Zum Thema Frontends für DOSBox:

DOSBoxGUI

DOSBoxer

DOSBoxFE

vielleicht gehts ja auch ohne coden  :Smile: 

lr

----------

## STiGMaTa_ch

 *lr wrote:*   

> Zum Thema Frontends für DOSBox:
> 
> DOSBoxGUI
> 
> DOSBoxer
> ...

 

Danke für die Links. Aber ich kenne die Programme schon und leider reichen die nicht an D-Fend heran. Z.b. bietet keines der Programme eine Datenbank für die Spiele Informationen (Publisher, Erscheinungsjahr, Genre etc.) an, so wie das D-Fend macht.  Auch fehlen mir bei den meisten der Frontends (bis auf DOSBoxer natürlich) die Möglichkeit Screenshots der Games beim durchstöbern anzuzeigen. Ausserdem möchte ich einen Frontend haben der sowohl unter Windows wie auch unter Linux funktioniert und ich somit die erstellten Konfigurationen einfach sharen kann. Und, und, und...

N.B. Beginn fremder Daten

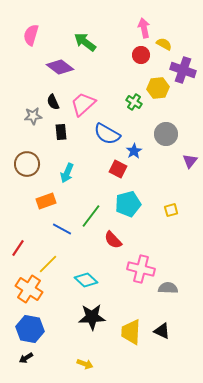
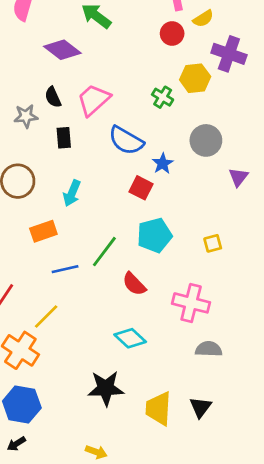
yellow semicircle: (164, 44) -> (203, 19), turned 119
blue line: (62, 229) -> (65, 269), turned -42
pink cross: (141, 269) -> (191, 303), moved
cyan diamond: (86, 280) -> (130, 338), moved
black triangle: (162, 331) -> (201, 407), turned 42

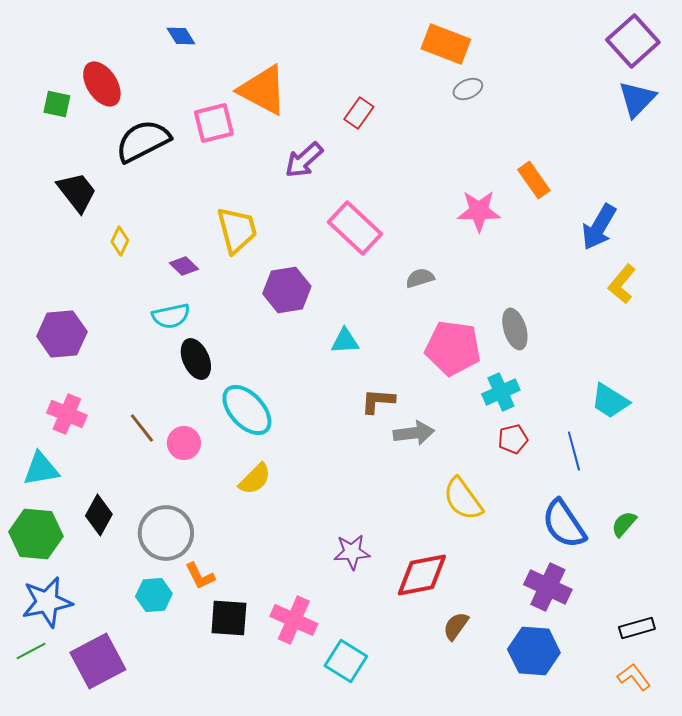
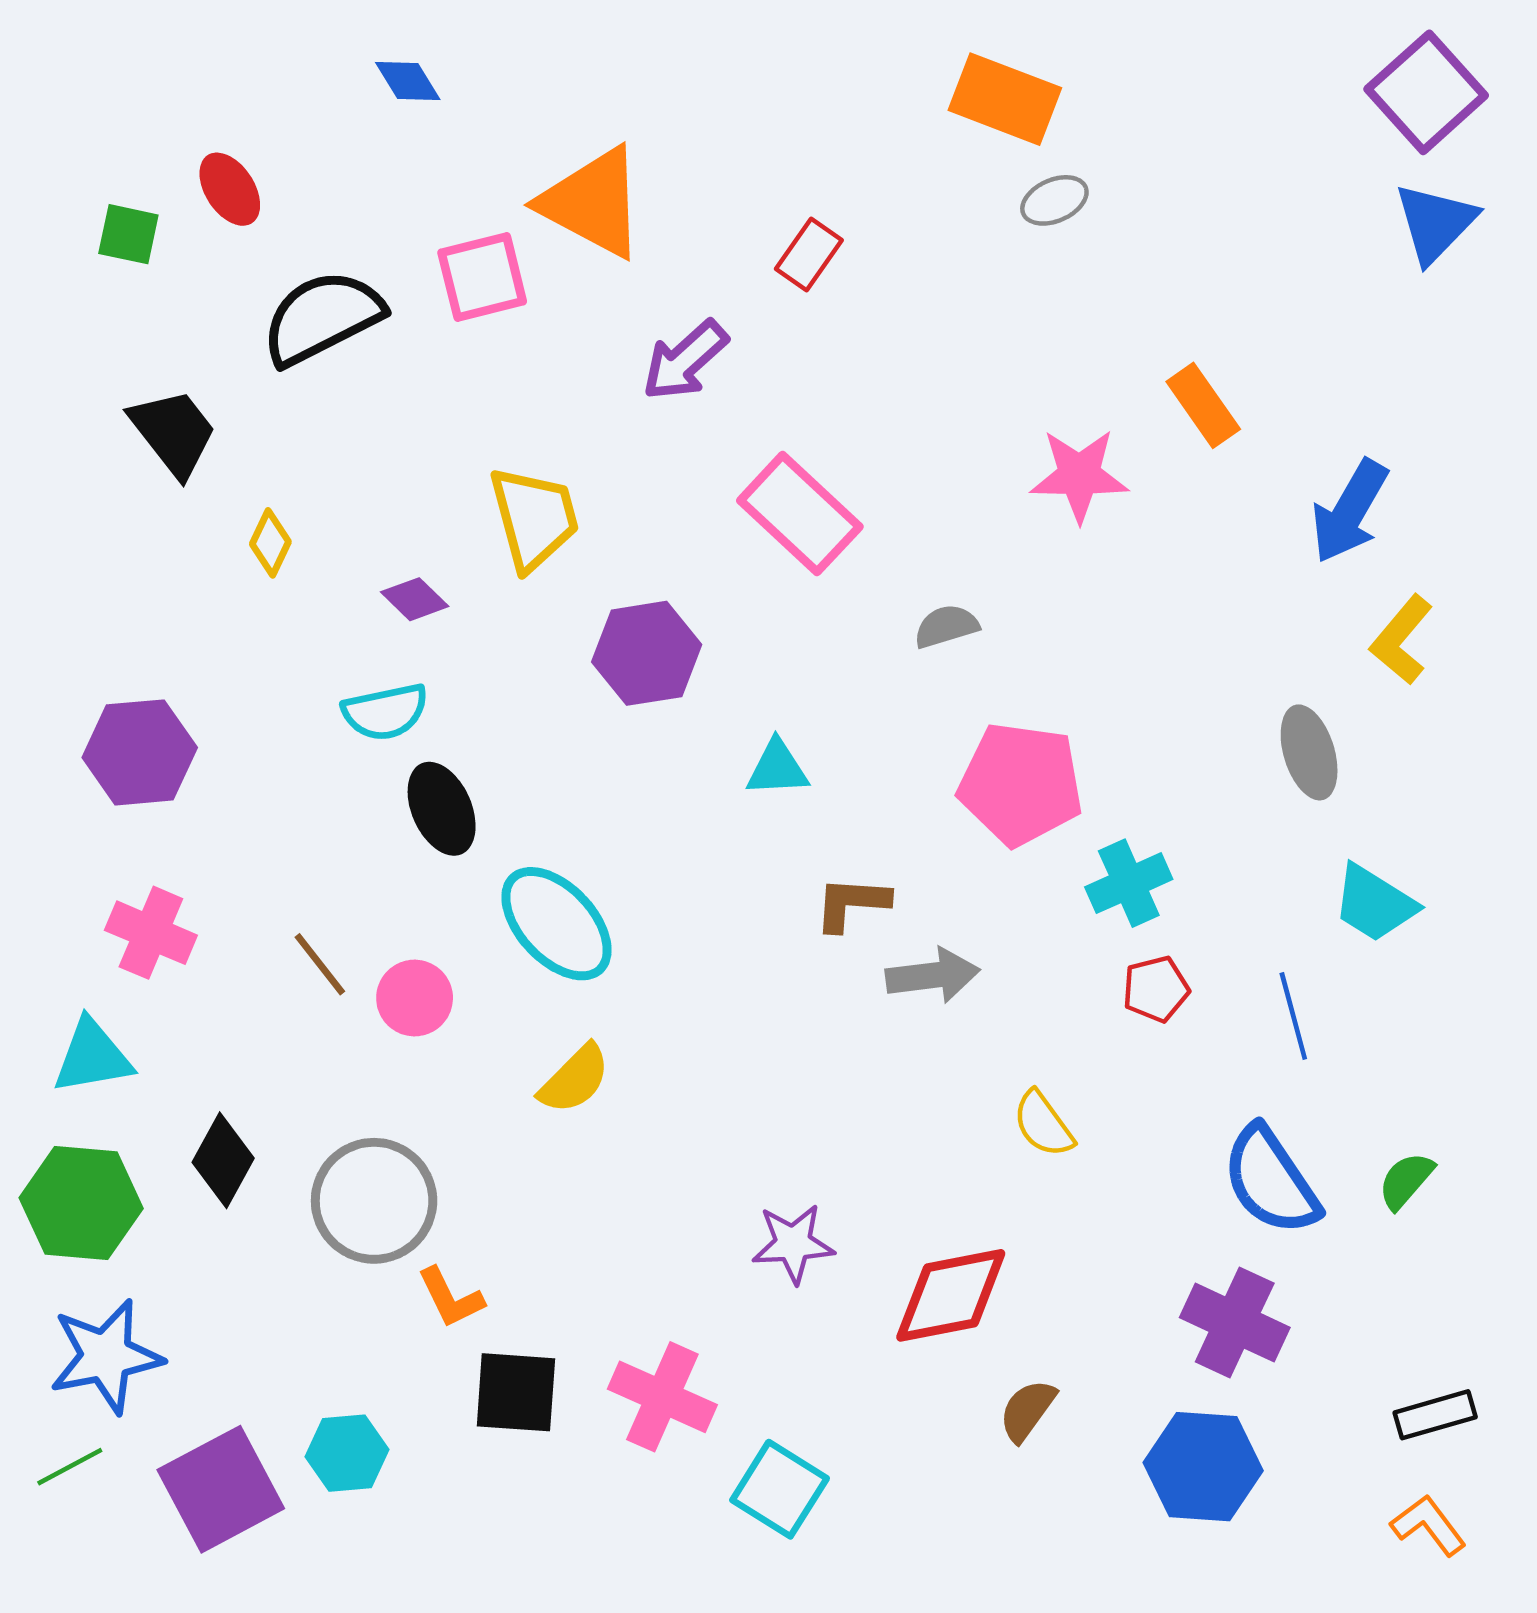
red ellipse: (102, 84) -> (230, 189), size x0.7
gray ellipse: (515, 329) -> (1309, 752), moved
yellow semicircle: (463, 499) -> (1043, 1124), size x0.7
cyan hexagon: (154, 595) -> (347, 1453), moved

Es sind halt viele kleine Nettigkeiten, welche D-Fend das Frontend meiner Wahl gemacht haben.

 *lr wrote:*   

> vielleicht gehts ja auch ohne coden 

 

Ich denke eher nicht  :Sad:  Ausser jemand kennt wirklich einen gut gehüteten Geheimtipp, welchen er mit mir teilen möchte.

Ausserdem wäre die Realisierung eines solchen Frontends ideal um mich mit Python und GUI Programmierung auseinander zu setzen.

Lieber Gruss

STiGMaTa

----------

## lr

Vielleicht kannst Du ja auch Java verwenden als unabhängige Sprache.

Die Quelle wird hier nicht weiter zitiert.